Expected Value: Calculate $E(1/X)$ where random variable $X$ denotes the number showing on the chip selected

Question

The question:

Urn contains $n$ chips numbered 1 through n. assume that the probability of choosing $i$ is equal to $ki$, $i=1,2,...,n$. If one chip is drawn, calculate $E(1/X)$, where the random variable $X$ denotes the number showing on the chip selected.

[HINT: recall that the sum of the first n integers is $n(n+1)/2$]

My solution:

Given: $p_x(i) = ki$ where $i=1,...,n$. Let $g(x)=1/x$. Then

$E(g(i)) = \sum^n_{i=1}g(i)p_x(i) = \sum^n_{i=1} (i)^{-1} (ki) = k\sum^n_{i=1}1 = k(n+1)$

I am struggling to figure out this question.
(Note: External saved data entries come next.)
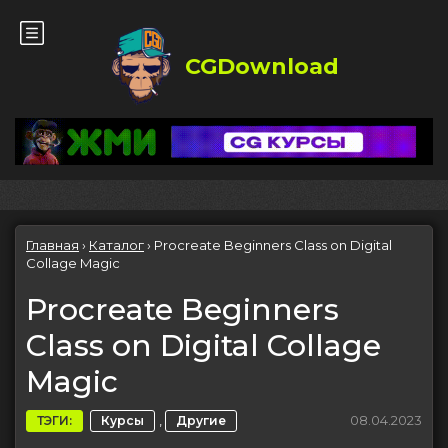
CGDownload
Главная
›
Каталог
›
Procreate Beginners Class on Digital
Collage Magic
Procreate Beginners
Class on Digital Collage
Magic
,
08.04.2023
ТЭГИ:
Курсы
Другие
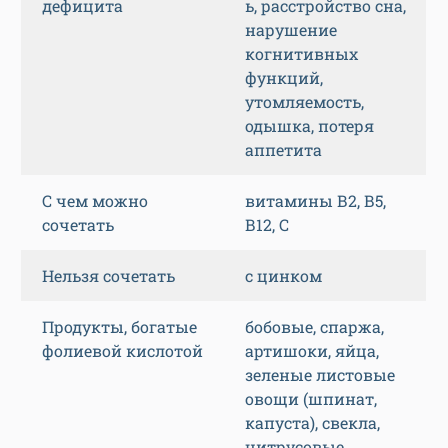
дефицита
ь, расстройство сна,
нарушение
когнитивных
функций,
утомляемость,
одышка, потеря
аппетита
С чем можно
витамины В2, В5,
сочетать
В12, С
Нельзя сочетать
с цинком
Продукты, богатые
бобовые, спаржа,
фолиевой кислотой
артишоки, яйца,
зеленые листовые
овощи (шпинат,
капуста), свекла,
цитрусовые,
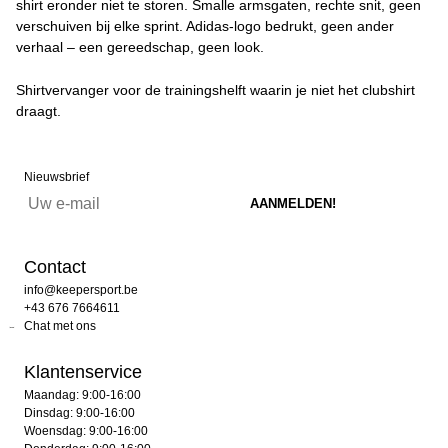
shirt eronder niet te storen. Smalle armsgaten, rechte snit, geen
verschuiven bij elke sprint. Adidas-logo bedrukt, geen ander
verhaal – een gereedschap, geen look.
Shirtvervanger voor de trainingshelft waarin je niet het clubshirt
draagt.
Nieuwsbrief
Contact
info@keepersport.be
+43 676 7664611
Chat met ons
Klantenservice
Maandag: 9:00-16:00
Dinsdag: 9:00-16:00
Woensdag: 9:00-16:00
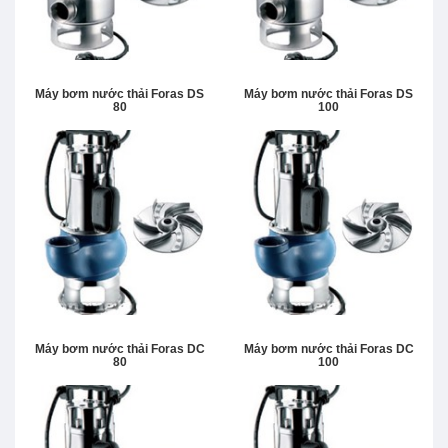
Máy bơm nước thải Foras DS
Máy bơm nước thải Foras DS
80
100
Máy bơm nước thải Foras DC
Máy bơm nước thải Foras DC
80
100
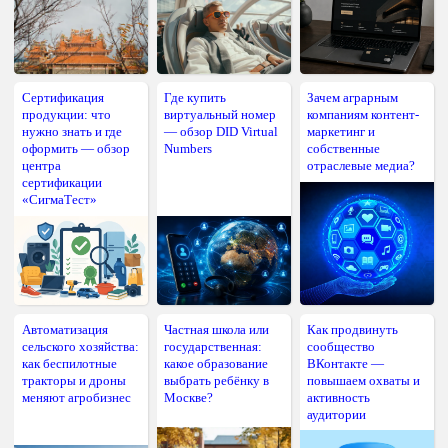
Сертификация
Где купить
Зачем аграрным
продукции: что
виртуальный номер
компаниям контент-
нужно знать и где
— обзор DID Virtual
маркетинг и
оформить — обзор
Numbers
собственные
центра
отраслевые медиа?
сертификации
«СигмаТест»
Автоматизация
Частная школа или
Как продвинуть
сельского хозяйства:
государственная:
сообщество
как беспилотные
какое образование
ВКонтакте —
тракторы и дроны
выбрать ребёнку в
повышаем охваты и
меняют агробизнес
Москве?
активность
аудитории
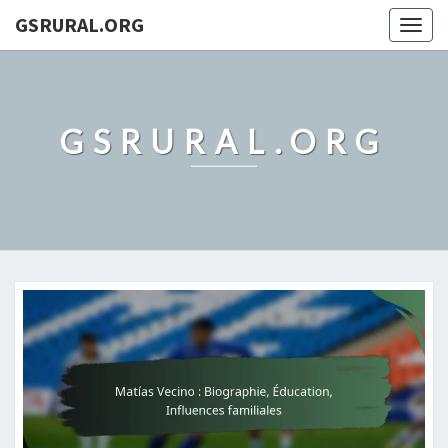
GSRURAL.ORG
Togg
navig
GSRURAL.ORG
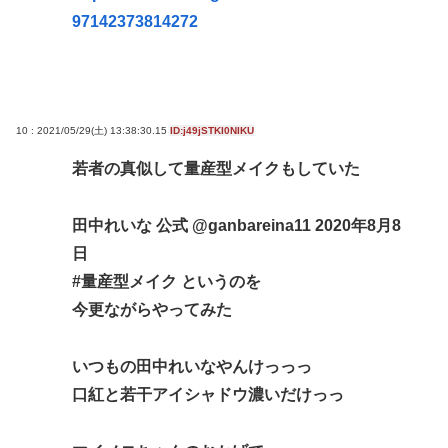
97142373814272
10 : 2021/05/29(土) 13:38:30.15
ID:j49jSTKI0NIKU
若者の真似して量産型メイクもしていた
田中れいな 公式 @ganbareina11 2020年8月8
日
#量産型メイク というのを
今更ながらやってみた
いつもの田中れいなやんけっっっ
口紅と若干アイシャドウ濃いだけっっ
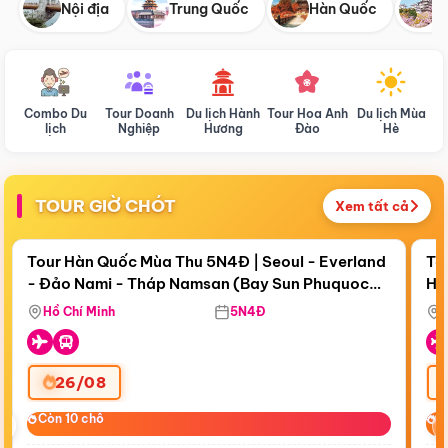
Nội địa
Trung Quốc
Hàn Quốc
N
Combo Du
Tour Doanh
Du lịch Hành
Tour Hoa Anh
Du lịch Mùa
D
lịch
Nghiệp
Hương
Đào
Hè
TOUR GIỜ CHÓT
Xem tất cả
Điểm nổi bật
Còn
18 ngày 08:19:13
Cò
Tour Hàn Quốc Mùa Thu 5N4Đ | Seoul - Everland
To
- Đảo Nami - Tháp Namsan (Bay Sun Phuquoc
Hò
Bay Sun Phuquoc Airways
Tặ
Airways)
Aq
Hồ Chí Minh
5N4Đ
26/08
‹
Còn 10 chỗ
Còn 10 chỗ
C
C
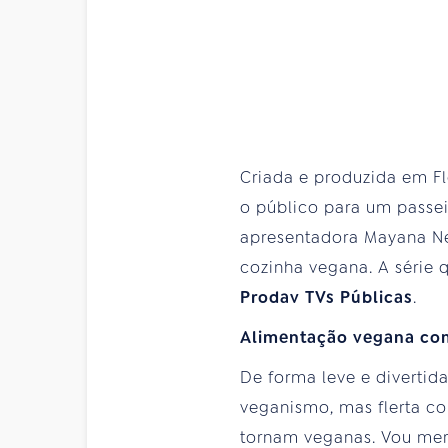
Criada e produzida em Fl
o público para um passe
apresentadora Mayana Nei
cozinha vegana. A série q
Prodav TVs Públicas
.
Alimentação vegana co
De forma leve e divertid
veganismo, mas flerta co
tornam veganas. Vou merg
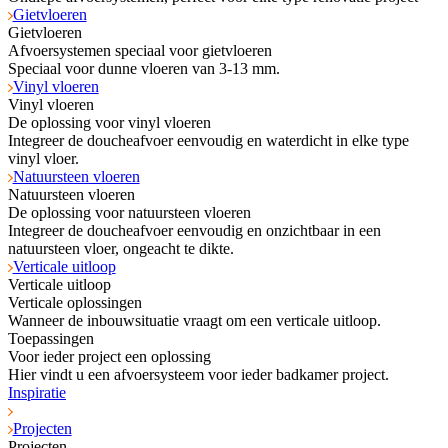
Gietvloeren
Gietvloeren
Afvoersystemen speciaal voor gietvloeren
Speciaal voor dunne vloeren van 3-13 mm.
Vinyl vloeren
Vinyl vloeren
De oplossing voor vinyl vloeren
Integreer de doucheafvoer eenvoudig en waterdicht in elke type
vinyl vloer.
Natuursteen vloeren
Natuursteen vloeren
De oplossing voor natuursteen vloeren
Integreer de doucheafvoer eenvoudig en onzichtbaar in een
natuursteen vloer, ongeacht te dikte.
Verticale uitloop
Verticale uitloop
Verticale oplossingen
Wanneer de inbouwsituatie vraagt om een verticale uitloop.
Toepassingen
Voor ieder project een oplossing
Hier vindt u een afvoersysteem voor ieder badkamer project.
Inspiratie
Projecten
Projecten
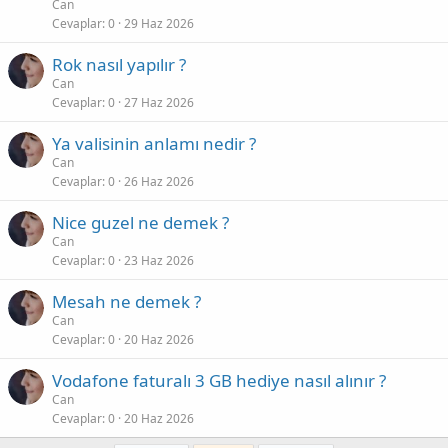
Can
Cevaplar
0
29 Haz 2026
Rok nasıl yapılır ?
Can
Cevaplar
0
27 Haz 2026
Ya valisinin anlamı nedir ?
Can
Cevaplar
0
26 Haz 2026
Nice guzel ne demek ?
Can
Cevaplar
0
23 Haz 2026
Mesah ne demek ?
Can
Cevaplar
0
20 Haz 2026
Vodafone faturalı 3 GB hediye nasıl alınır ?
Can
Cevaplar
0
20 Haz 2026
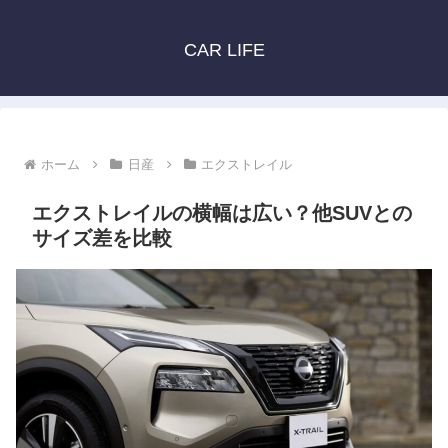
CAR LIFE
ホーム
日産
エクストレイル
エクストレイルの横幅は広い？他SUVとの
サイズ差を比較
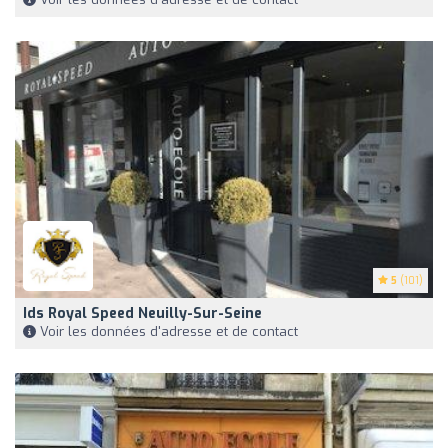
5
(101)
Ids Royal Speed Neuilly-Sur-Seine
Voir les données d'adresse et de contact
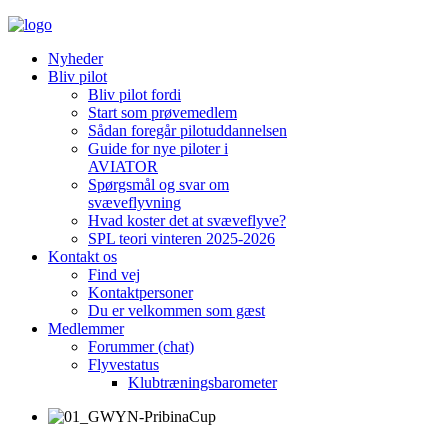
Nyheder
Bliv pilot
Bliv pilot fordi
Start som prøvemedlem
Sådan foregår pilotuddannelsen
Guide for nye piloter i
AVIATOR
Spørgsmål og svar om
svæveflyvning
Hvad koster det at svæveflyve?
SPL teori vinteren 2025-2026
Kontakt os
Find vej
Kontaktpersoner
Du er velkommen som gæst
Medlemmer
Forummer (chat)
Flyvestatus
Klubtræningsbarometer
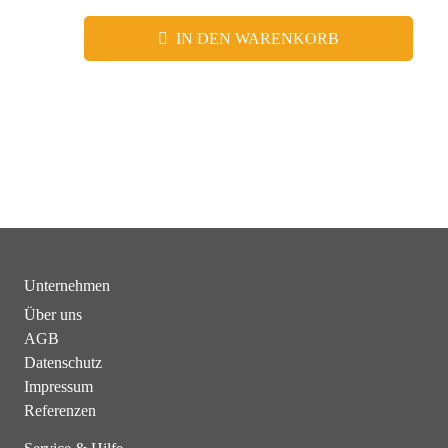
IN DEN WARENKORB
Unternehmen
Über uns
AGB
Datenschutz
Impressum
Referenzen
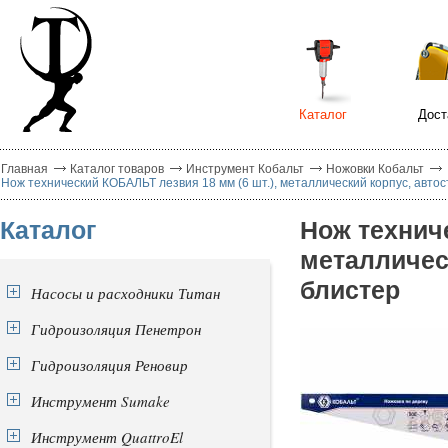
Каталог
Дост
Главная
Каталог товаров
Инструмент Кобальт
Ножовки Кобальт
Нож технический КОБАЛЬТ лезвия 18 мм (6 шт.), металлический корпус, автос
Каталог
Нож техниче
металлическ
блистер
Насосы и расходники Титан
Гидроизоляция Пенетрон
Гидроизоляция Реновир
Инструмент Sumake
Инструмент QuattroEl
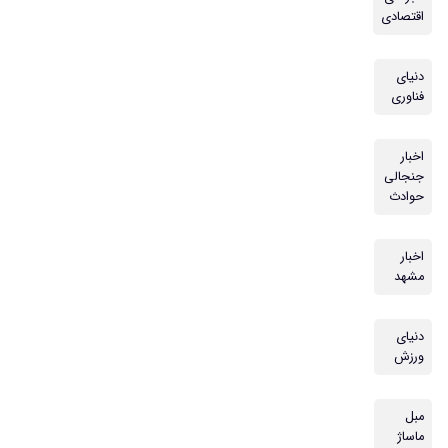
اقتصادی
دنیای
فناوری
اخبار
جنجالی
حوادث
اخبار
مشهد
دنیای
ورزش
مبل
ماساژ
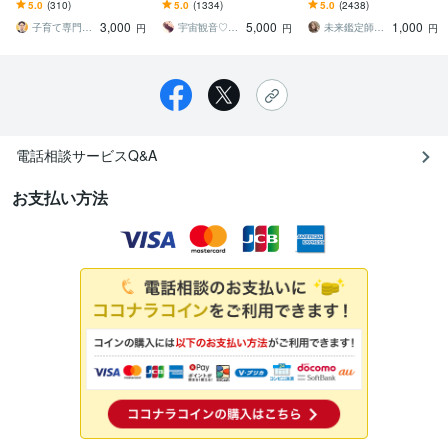
す ✴︎教育専門知識×霊視×
対面鑑定級★３０分リー
ます ※幸福な選択をしたい
5.0
(310)
5.0
(1334)
5.0
(2438)
波動修正×ヒーリング×カ
ディング動画をお届けし
方※500円鑑定より長文で
3,000
5,000
1,000
ウンセリング
ます
深い御鑑定
子育て専門占い師 アニー
宇宙観音♡白風結唯水
未来鑑定師Shangrila 紗良
円
円
円
電話相談サービスQ&A
お支払い方法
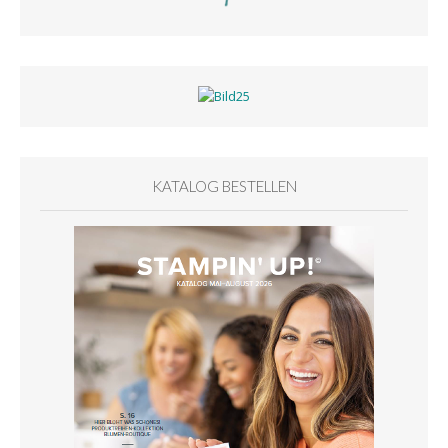
KATALOG BESTELLEN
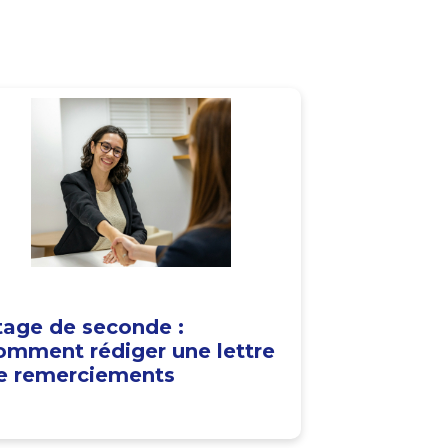
tage de seconde :
omment rédiger une lettre
e remerciements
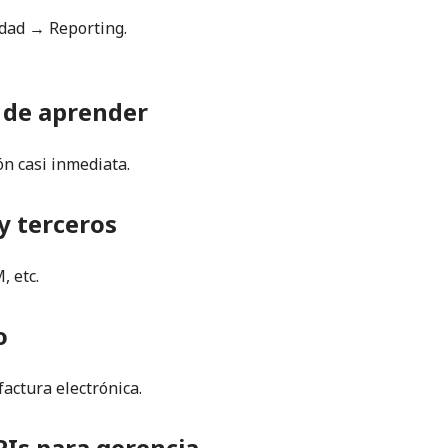
dad → Reporting.
l de aprender
n casi inmediata.
y terceros
, etc.
o
factura electrónica.
Is para gerencia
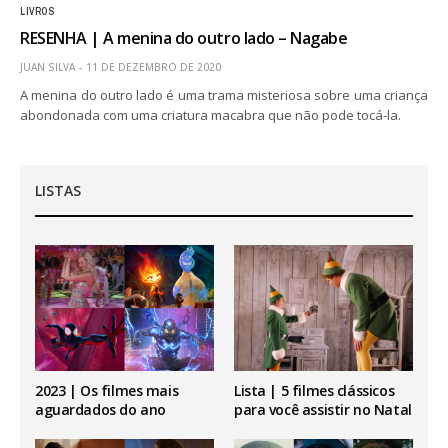
LIVROS
RESENHA | A menina do outro lado – Nagabe
JUAN SILVA
11 DE DEZEMBRO DE 2020
A menina do outro lado é uma trama misteriosa sobre uma criança
abondonada com uma criatura macabra que não pode tocá-la.
LISTAS
2023 | Os filmes mais
Lista | 5 filmes clássicos
aguardados do ano
para você assistir no Natal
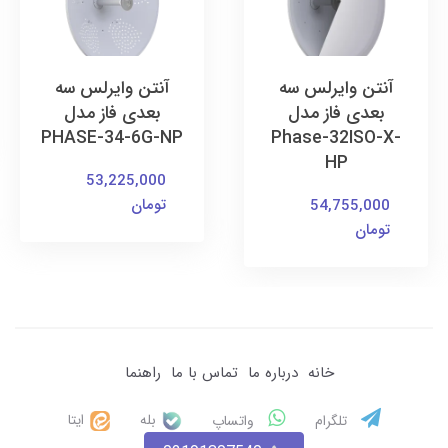
آنتن وایرلس سه
آنتن وایرلس سه
بعدی فاز مدل
بعدی فاز مدل
PHASE-34-6G-NP
Phase-32ISO-X-
HP
53,225,000
تومان
54,755,000
تومان
خانه
درباره ما
تماس با ما
راهنما
بله
ایتا
تلگرام
واتساپ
The hint they gave have no use (which i doubt that the textbook will give the hint if its not used). I read on other online solutions that they have $kn(n+1)/2$ but I do not understand how that would be correct. Your feedback is appreciated.

Answer 1

Your answer needs a slight modification and at first hand should be: $$\mathsf EX^{-1}=kn\tag1$$ and not $k(n+1)$.

This simply because $\sum_{i=1}^n1=n$ (and not $n+1$).

But actually you are not ready here.

We also have the equality $\sum_{i=1}^nki=1$ which allows you to find and expression for $k$ in $n$ and substitute in $(1)$. This declares the hint in your textbook.

I leave that to you.

Answer 2

You have a minor error. $k\sum_{i=1}^{n}1 = nk$.

Aside from that, given the problem statement, as you've currently written it, your answer seems correct to my eyes.

Answer 3

Unless I'm making a fool of myself, your answer is certainly right (with the exception of one silly little mistake: $\sum_{i=1}^n = n$, not $n+1$)! Note, first, that $k = (\tfrac12n(n+1))^{-1}$; it might be worth writing your answer as $$ kn = 2/(n+1). $$

Note that the answer you're referencing is exactly equal to $1$. Let's consider some basic heuristics as to why this cannot be the case. Firstly, suppose $n$ is very large, $10^{100000}$ say. You're overwhelmingly likely to pick a number in the range $[n/2,n]$, (because squares increase much faster than linear). As such, we can say, informally, that the expectation is at most $$1/2 + \langle \text{what it would be if we restrict to $[n/2,n]$} \rangle.$$ In this latter range, $1/X$ can take the value at most $2/n \le 1/10$, and so the expectation is at most $1/2 + 1/10$.

Now, this is just heuristics. Perhaps as an exercise you could come up with a way to make such an upper bound rigorous? Use the equality $$ E(X^{-1}) = E(X^{-1} 1(X^{-1} > n/2)) + E(X^{-1} 1(X^{-1} \le n/2)), $$ where $1(A)$ is the indicator of an event $A$.